肺炎链球菌 cpoA 突变体中脂质组成的改变。

Altered lipid composition in Streptococcus pneumoniae cpoA mutants.

机构信息

Department of Microbiology, University of Kaiserslautern, Gottlieb-Daimler-Strasse, Gebäude 23, D-67663 Kaiserslautern, Germany.

出版信息

BMC Microbiol. 2014 Jan 20;14:12. doi: 10.1186/1471-2180-14-12.

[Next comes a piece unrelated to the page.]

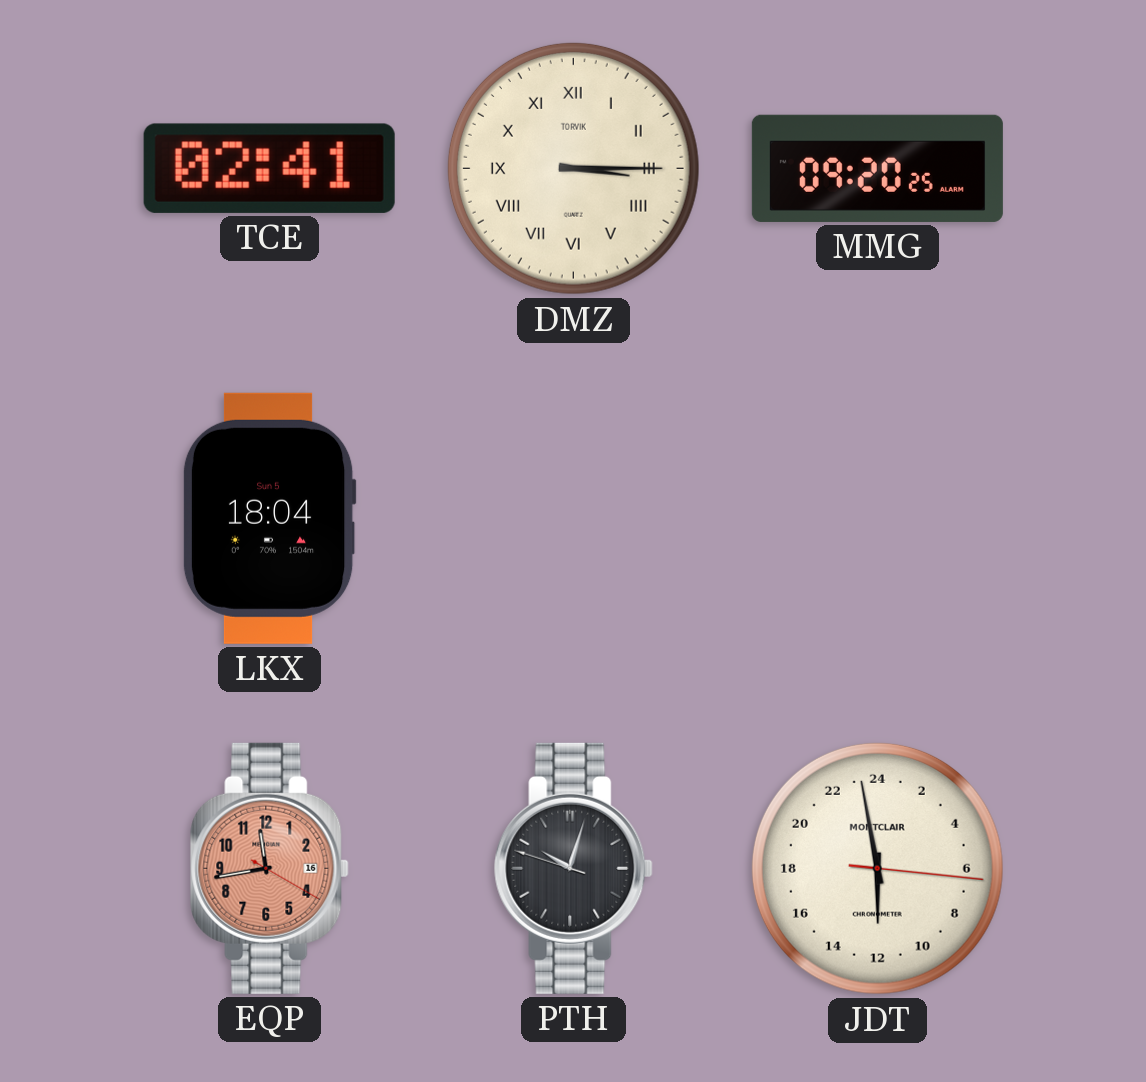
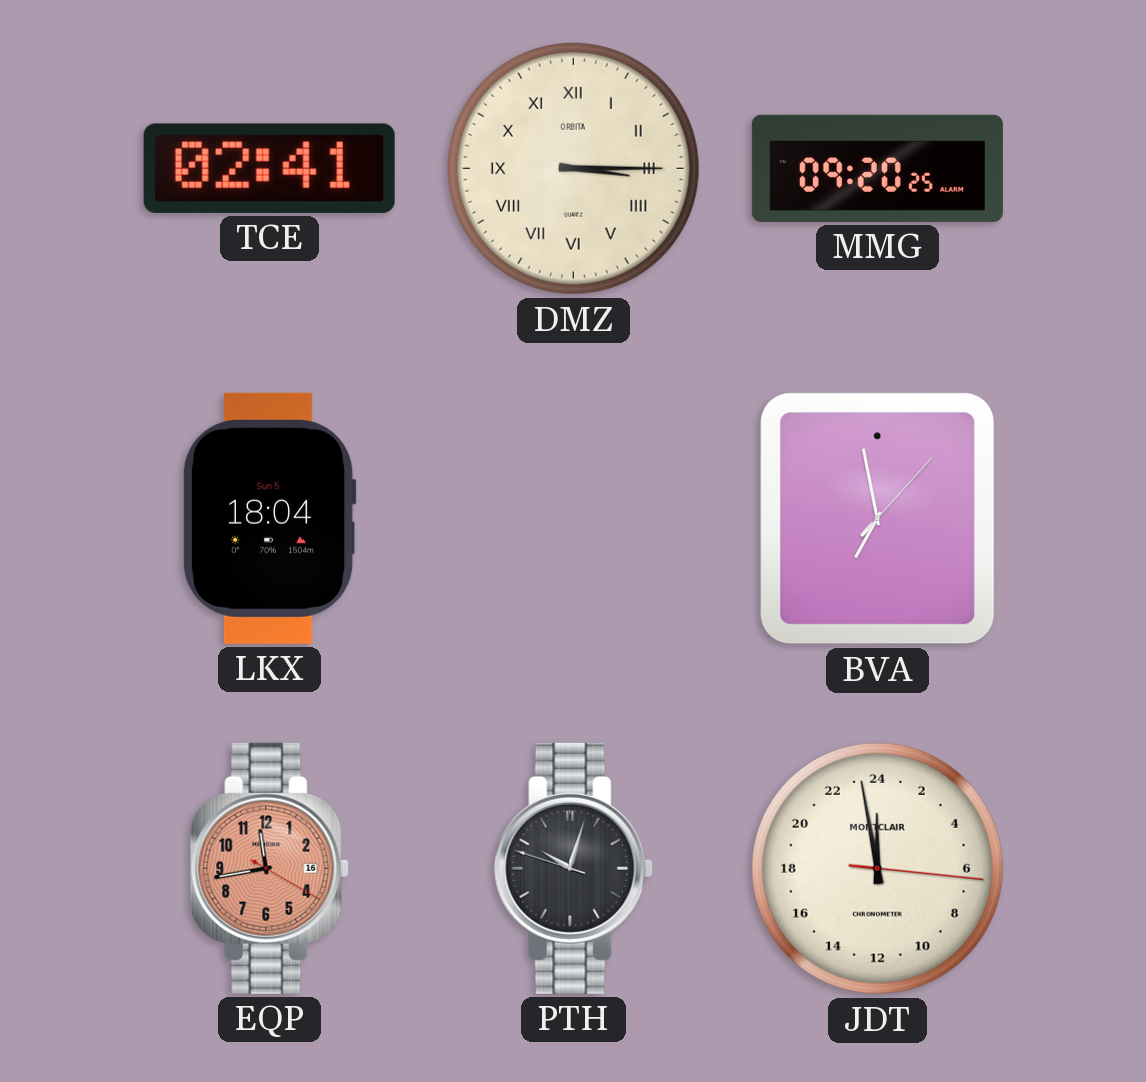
DMZ brand: TORVIK -> ORBITA
BVA: none -> 6:58
JDT: 11:58 -> 23:58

DOI:10.1186/1471-2180-14-12

PMID:24443834

原文链接:https://pmc.ncbi.nlm.nih.gov/articles/PMC3901891/

Abstract

BACKGROUND

Penicillin-resistance in Streptococcus pneumoniae is mainly due to alterations in genes encoding the target enzymes for beta-lactams, the penicillin-binding proteins (PBPs). However, non-PBP genes are altered in beta-lactam-resistant laboratory mutants and confer decreased susceptibility to beta-lactam antibiotics. Two piperacillin resistant laboratory mutants of Streptococcus pneumoniae R6 contain mutations in the putative glycosyltransferase gene cpoA. The CpoA gene is part of an operon including another putative glycosyltransferase gene spr0982, both of which being homologous to glycolipid synthases present in other Gram-positive bacteria.

RESULTS

We now show that the cpoA mutants as well as a cpoA deletion mutant are defective in the synthesis of galactosyl-glucosyl-diacylglycerol (GalGlcDAG) in vivo consistent with the in vitro function of CpoA as α-GalGlcDAG synthase as shown previously. In addition, the proportion of phosphatidylglycerol increased relative to cardiolipin in cpoA mutants. Moreover, cpoA mutants are more susceptible to acidic stress, have an increased requirement for Mg(2+) at low pH, reveal a higher resistance to lysis inducing conditions and are hypersensitive to bacitracin.

CONCLUSIONS

The data show that deficiency of the major glycolipid GalGlcDAG causes a pleitotropic phenotype of cpoA mutant cells consistent with severe membrane alterations. We suggest that the cpoA mutations selected with piperacillin are directed against the lytic response induced by the beta-lactam antibiotic.

摘要

背景

肺炎链球菌对青霉素的耐药性主要是由于编码青霉素结合蛋白（PBPs）等β-内酰胺类靶酶的基因发生改变所致。然而，β-内酰胺类耐药的实验室突变株中非 PBP 基因也发生了改变，导致对β-内酰胺类抗生素的敏感性降低。肺炎链球菌 R6 的两种哌拉西林耐药的实验室突变株含有假定糖基转移酶基因 cpoA 的突变。CpoA 基因是一个操纵子的一部分，该操纵子还包括另一个假定的糖基转移酶基因 spr0982，它们都与其他革兰氏阳性菌中的糖脂合成酶同源。

结果

我们现在表明，cpoA 突变体以及 cpoA 缺失突变体在体内合成半乳糖基-葡萄糖基-二酰基甘油（GalGlcDAG）方面存在缺陷，这与先前显示的 CpoA 作为α-GalGlcDAG 合酶的体外功能一致。此外，cpoA 突变体中磷脂酰甘油与心磷脂的比例相对于野生型增加。此外，cpoA 突变体对酸性应激更敏感，在低 pH 值时对 Mg2+的需求增加，对诱导裂解的条件具有更高的抗性，并且对杆菌肽更敏感。

结论

这些数据表明，主要糖脂 GalGlcDAG 的缺乏导致 cpoA 突变体细胞的多效表型，与严重的膜改变一致。我们认为，哌拉西林选择的 cpoA 突变是针对β-内酰胺类抗生素诱导的裂解反应的。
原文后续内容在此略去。